We Need To Integrate Social Offenders Into Society After They Show Remorse

We Need To Integrate Social Offenders Into Society After They Show Remorse

Some of the fallen certainly deserve to lose their jobs, or jail time. But for those, like James Gunn, whose offenses fall short of criminal behavior, we need another method of restoration.
Charles Schulz
By

James Gunn is only the most recent man (aren’t they all men?) to lose his position because of past insensitivities that transgress our current sensitive cultural climate. The presumed director of the next installment of the Guardians of the Galaxy series was fired by Disney when old tweets surfaced.

The transgressions were admittedly reprehensible and deeply disturbing at any time. Yet the swift “no tolerance” response is new to our society, now informed by the #MeToo movement. Even many in Hollywood find themselves in a position of protesting the firing as they advocate for the possibility that people might learn and grow and move beyond their past behavior.

What intrigues me here is the parallel to a period in early church history and what we might learn from that similar situation. The early Christians were also zealous for righteousness. They understood their following Christ as a call to the highest standards of holiness.

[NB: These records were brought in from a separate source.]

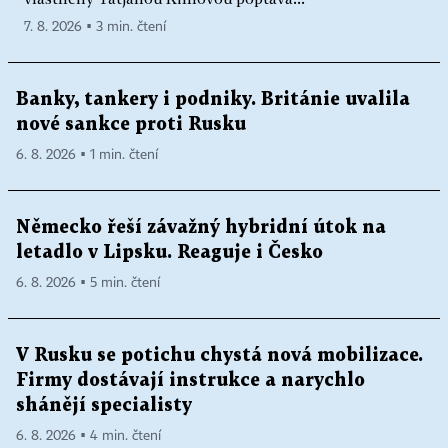
7. 8. 2026 ▪ 3 min. čtení
Banky, tankery i podniky. Británie uvalila
nové sankce proti Rusku
6. 8. 2026 ▪ 1 min. čtení
Německo řeší závažný hybridní útok na
letadlo v Lipsku. Reaguje i Česko
6. 8. 2026 ▪ 5 min. čtení
V Rusku se potichu chystá nová mobilizace.
Firmy dostávají instrukce a narychlo
shánějí specialisty
6. 8. 2026 ▪ 4 min. čtení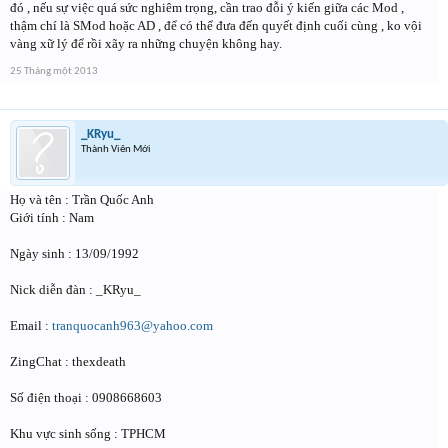
đó , nếu sự việc quá sức nghiêm trọng, cần trao đỗi ý kiến giữa các Mod ,
thậm chí là SMod hoặc AD , để có thể đưa đến quyết định cuối cùng , ko vội
vàng xữ lý để rồi xãy ra những chuyện không hay.
25 Tháng một 2013
_KRyu_
Thành Viên Mới
Họ và tên : Trần Quốc Anh
Giới tính : Nam
Ngày sinh : 13/09/1992
Nick diễn đàn : _KRyu_
Email :
tranquocanh963@yahoo.com
ZingChat : thexdeath
Số điện thoại : 0908668603
Khu vực sinh sống : TPHCM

The problem was that not everyone in the Christian community met those standards. A particularly grievous issue arose in the aftermath of a harsh persecution in the middle of the third century. The church needed to decide what to do with the lapsi, those Christians who had denied Christ to escape torture or death for their faith. In the Christian tradition, this was a mortal sin, easily bringing to mind the words of Christ, “Whoever denies me before men, I will also deny before my Father” (Matt. 10:33).

Rigorists like Novatian focused myopically on this passage and offered no assurance that the church could welcome back the fallen. Perhaps God could receive them after a life of penance, but the church had no such authority. The Christian church split over the issue, with Novatian leading the rigorist sect.

But there were other solutions. Some of those who had endured suffering for the sake of Christ and had survived (“the confessors”) began to presume that they possessed the spiritual grace to absolve the fallen. Another solution, offered by Cyprian of Carthage, located the power to forgive in the office of the bishop, who would administer the sacramental absolution after the fallen enacted penitential disciplines to demonstrate their sorrow for their sin and their change of heart.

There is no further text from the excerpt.